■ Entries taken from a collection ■
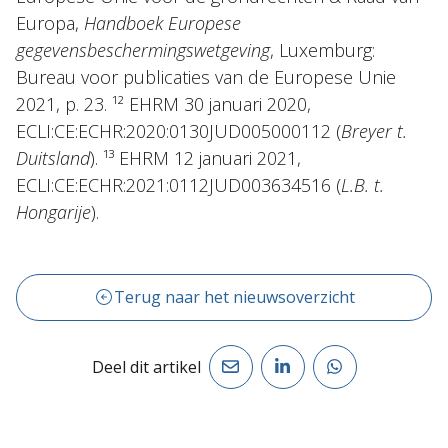
Europa,
Handboek Europese
gegevensbeschermingswetgeving
, Luxemburg:
Bureau voor publicaties van de Europese Unie
2021, p. 23. ¹² EHRM 30 januari 2020,
ECLI:CE:ECHR:2020:0130JUD005000112 (
Breyer t.
Duitsland
). ¹³ EHRM 12 januari 2021,
ECLI:CE:ECHR:2021:0112JUD003634516 (
L.B. t.
Hongarije
).
Terug naar het nieuwsoverzicht
Deel dit artikel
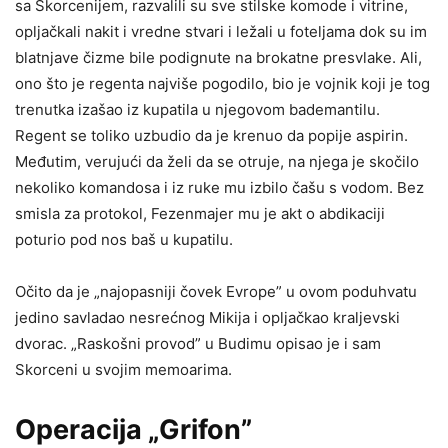
sa Skorcenijem, razvalili su sve stilske komode i vitrine,
opljačkali nakit i vredne stvari i ležali u foteljama dok su im
blatnjave čizme bile podignute na brokatne presvlake. Ali,
ono što je regenta najviše pogodilo, bio je vojnik koji je tog
trenutka izašao iz kupatila u njegovom bademantilu.
Regent se toliko uzbudio da je krenuo da popije aspirin.
Međutim, verujući da želi da se otruje, na njega je skočilo
nekoliko komandosa i iz ruke mu izbilo čašu s vodom. Bez
smisla za protokol, Fezenmajer mu je akt o abdikaciji
poturio pod nos baš u kupatilu.
Očito da je „najopasniji čovek Evrope” u ovom poduhvatu
jedino savladao nesrećnog Mikija i opljačkao kraljevski
dvorac. „Raskošni provod” u Budimu opisao je i sam
Skorceni u svojim memoarima.
Operacija „Grifon”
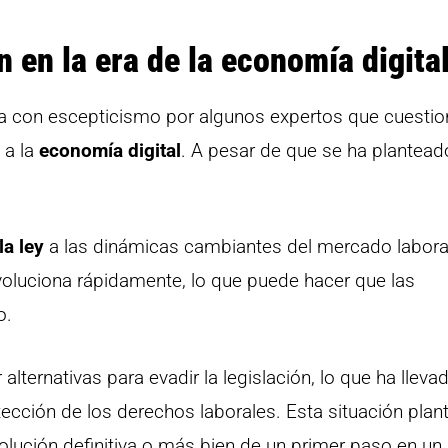
n en la era de la economía digita
ida con escepticismo por algunos expertos que cuesti
 a la
economía digital
. A pesar de que se ha plantead
la ley
a las dinámicas cambiantes del mercado labora
voluciona rápidamente, lo que puede hacer que las
o.
ernativas para evadir la legislación, lo que ha lleva
otección de los derechos laborales. Esta situación plan
solución definitiva o más bien de un primer paso en un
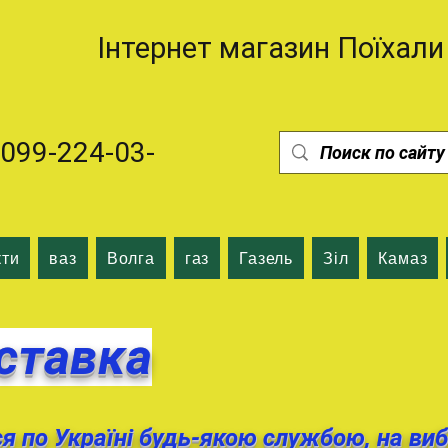
Інтернет магазин Поїхали
99-224-03-
кти
ваз
Волга
газ
Газель
Зіл
Камаз
ставка
 по Україні будь-якою службою, на виб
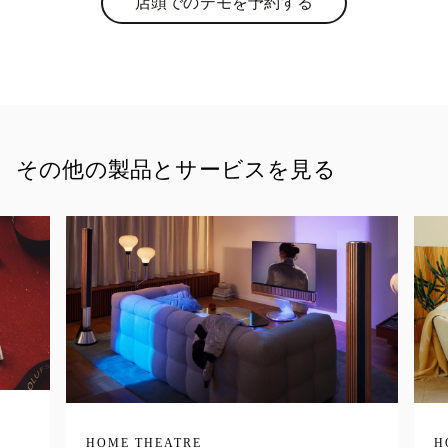
店頭でのデモを予約する
Link Opens in New Tab
その他の製品とサービスを見る
HOME THEATRE
H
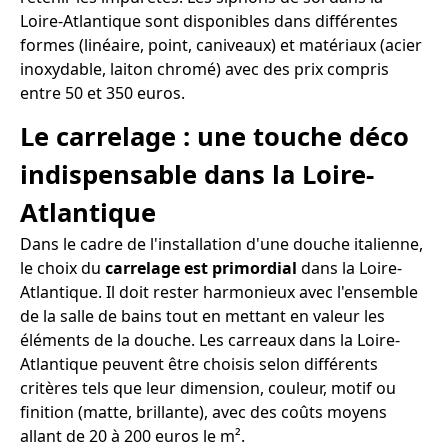
Loire-Atlantique sont disponibles dans différentes
formes (linéaire, point, caniveaux) et matériaux (acier
inoxydable, laiton chromé) avec des prix compris
entre 50 et 350 euros.
Le carrelage : une touche déco
indispensable dans la Loire-
Atlantique
Dans le cadre de l'installation d'une douche italienne,
le choix du
carrelage est primordial
dans la Loire-
Atlantique. Il doit rester harmonieux avec l'ensemble
de la salle de bains tout en mettant en valeur les
éléments de la douche. Les carreaux dans la Loire-
Atlantique peuvent être choisis selon différents
critères tels que leur dimension, couleur, motif ou
finition (matte, brillante), avec des coûts moyens
allant de 20 à 200 euros le m².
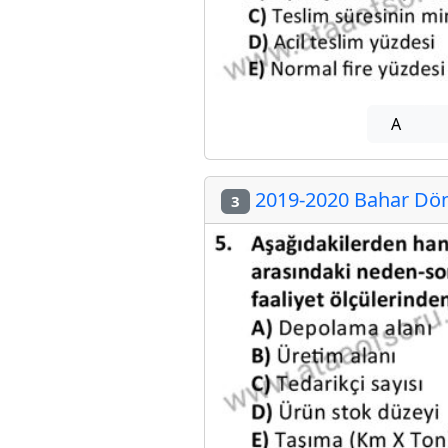
A
2019-2020 Bahar Döne
3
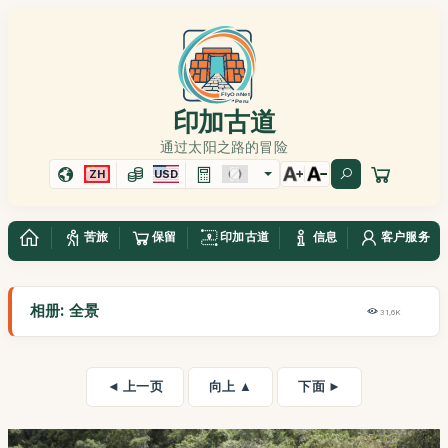
印加古道
通过太阳之路的冒险
ZH
USD
苦旅
保留
印加古道
信息
客户服务
相册: 全景
31,6K
◄ 上一页
向上 ▲
下面 ►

■ WORK REQUIRED ■
Return the lines above from the one with "gegevensbeschermingswetgeving" through the one with "Međutim, verujući da", verbatim and nothing else. Omit every picture.

■ RESULT OF THE EXERCISE ■
gegevensbeschermingswetgeving
, Luxemburg:
Bureau voor publicaties van de Europese Unie
2021, p. 23. ¹² EHRM 30 januari 2020,
ECLI:CE:ECHR:2020:0130JUD005000112 (
Breyer t.
Duitsland
). ¹³ EHRM 12 januari 2021,
ECLI:CE:ECHR:2021:0112JUD003634516 (
L.B. t.
Hongarije
).
Terug naar het nieuwsoverzicht
Deel dit artikel
sa Skorcenijem, razvalili su sve stilske komode i vitrine,
opljačkali nakit i vredne stvari i ležali u foteljama dok su im
blatnjave čizme bile podignute na brokatne presvlake. Ali,
ono što je regenta najviše pogodilo, bio je vojnik koji je tog
trenutka izašao iz kupatila u njegovom bademantilu.
Regent se toliko uzbudio da je krenuo da popije aspirin.
Međutim, verujući da želi da se otruje, na njega je skočilo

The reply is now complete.